INSPIRED RUBBISH: NEED FOR SPEED

Hi ya:).. don't ye any time came across time overshooting problems while coding some real cool stuff for programming contests like ACM ICPC? Yes, I know you certainly would have atleast once. And then nothing but a sigh - "Oh my-Oh my!! .. dhat wazz a correct code, dude; the logic I uzzed waz deadly, juss dose extra millisecondzz program took screwed it ahl! Damn! :X" And that was a very trivial example - to say the least.

In real world, while designing sophisticated real time response systems (RTRS) we do need to optimise our code again and again to make it as dazzling fast as we can. These days, Machines and Robos are almost everywhere performing numerous highly spohisticated tasks, the automotives equipped with highly intelligent DAS - Driver Assistant Systems are being launched, coolest video games with eye candy graphics and acrobatic combats are rocketing the gaming market: all having one thing in common - NEED FOR SPEED - and here, that's not the name of the famous racing game, in case you just got astrayed a bit, it is, but the commmon uproar these gadgets have - TO OPTIMIZE AGAINST TIME - JUST SPEED UP EVERYTHING!

So,right time, friends, to share some tips to optimize our programs against time. What follows is the compilation of several tricks to optimize C code. Most of them are practical and hold true even if developer has programmed the project in C++. Check them out-

Before we start Optimizing

So..Are we ready to optimize our C code..Wait..do you recall Ahmdal’s Law.This is what the law says -
Speedup = Told/Tnew

= 1 / ( (1-fruntime) + fruntime/fspeedup)

where fruntime is the percentage of program run time used by the function 'f' and fspeedup is the factor by which we speed up this function. Now, consider a practical case. Suppose we are working on a module (say, function 'f') with the goal to optimize it against time and the whole project takes 0.250 milliseconds and we make the module run twice as fast (i.e. fspeedup=2) ; then we will get 25% speedup assuming the module(function 'f') takes 40% of the execution time of the whole project. Henceforth, the project will take 0.200 milliseconds. The overall gain is of just 50 microseconds despite doubling the speed of the module. So, optimizing has an essential pre-requisite - we must first check which modules take the most of the project's execution time. Need is to attack the code within intensive loops or that part of project which is used more frequently. Else, it's all futile spending our energy and time and we may eventually employ the coolest optimization trick from our inventory stock but that may not reflect any significant time conservation in the overall project. Checkpoint: Before we start optimizing - we need to do Profiling stuff - that is, to check the bottlenecks in our code - that is, to identify the modules we would target for optimization.

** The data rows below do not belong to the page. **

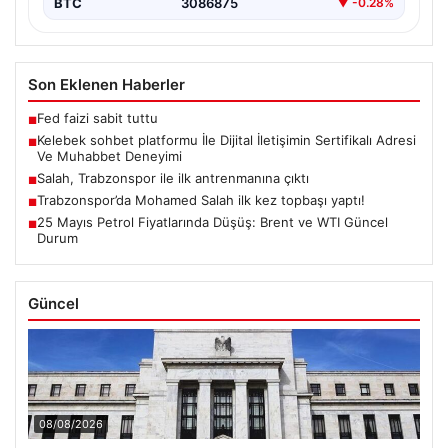
BTC
3086875
▼ -0.28%
Son Eklenen Haberler
Fed faizi sabit tuttu
■
Kelebek sohbet platformu İle Dijital İletişimin Sertifikalı Adresi
■
Ve Muhabbet Deneyimi
Salah, Trabzonspor ile ilk antrenmanına çıktı
■
Trabzonspor’da Mohamed Salah ilk kez topbaşı yaptı!
■
25 Mayıs Petrol Fiyatlarında Düşüş: Brent ve WTI Güncel
■
Durum
Güncel
08/08/2026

Is Optimization necessary?

The nerds have something to share - "You may write very efficient code but spend at least twice as long optimizing it." Hence, don't do it unless absolutely necessary. Necessity may arise when there is need to get a real time response as in Games, DAS gadgets, Robos etc.

Manual vs. Automatic Optimization & Algorithm Selection

The modern compilers are smart!! Thanks to the cutting edge technology - we now have really smart compilers that can do most of our work required for optimization. However, what if the requisite is to optimize something that is beyond the scope of the compiler? That's really challenging!! We need to be sure we don't baffle the optimizer by our tweaking methods. Hell lot of algorithm analysis and code understanding is required to think of changes at the algorithm level. Surely, if the code is using linear search somewhere in the module, the automatic optimizer won't implement binary search on it's own. Well, that was a very simple case. Real life projects and applications have extremely sophisticated algorithms that have a lot of interdependencies with other algorithms, and bringing about a significant change in them is not that easy; Well, even saying not that easy is an understatement.;) So good so far. So, it's like the best method of optimizing a project is to use a mixed optimization scheme - use smart and intelligent compilers to do the automatic stuff and then think something beyond the scope of the compiler. Checkpoint: The first step in Optimization is to double check that the code design is complete and then attack algorithm level changes subsequently. That's the toughest phase but at the same time, a prudently selected algorithm may conserve considerable amount of time; that cannot be obtained even after application of zillion of optimization tricks on the old algorithm.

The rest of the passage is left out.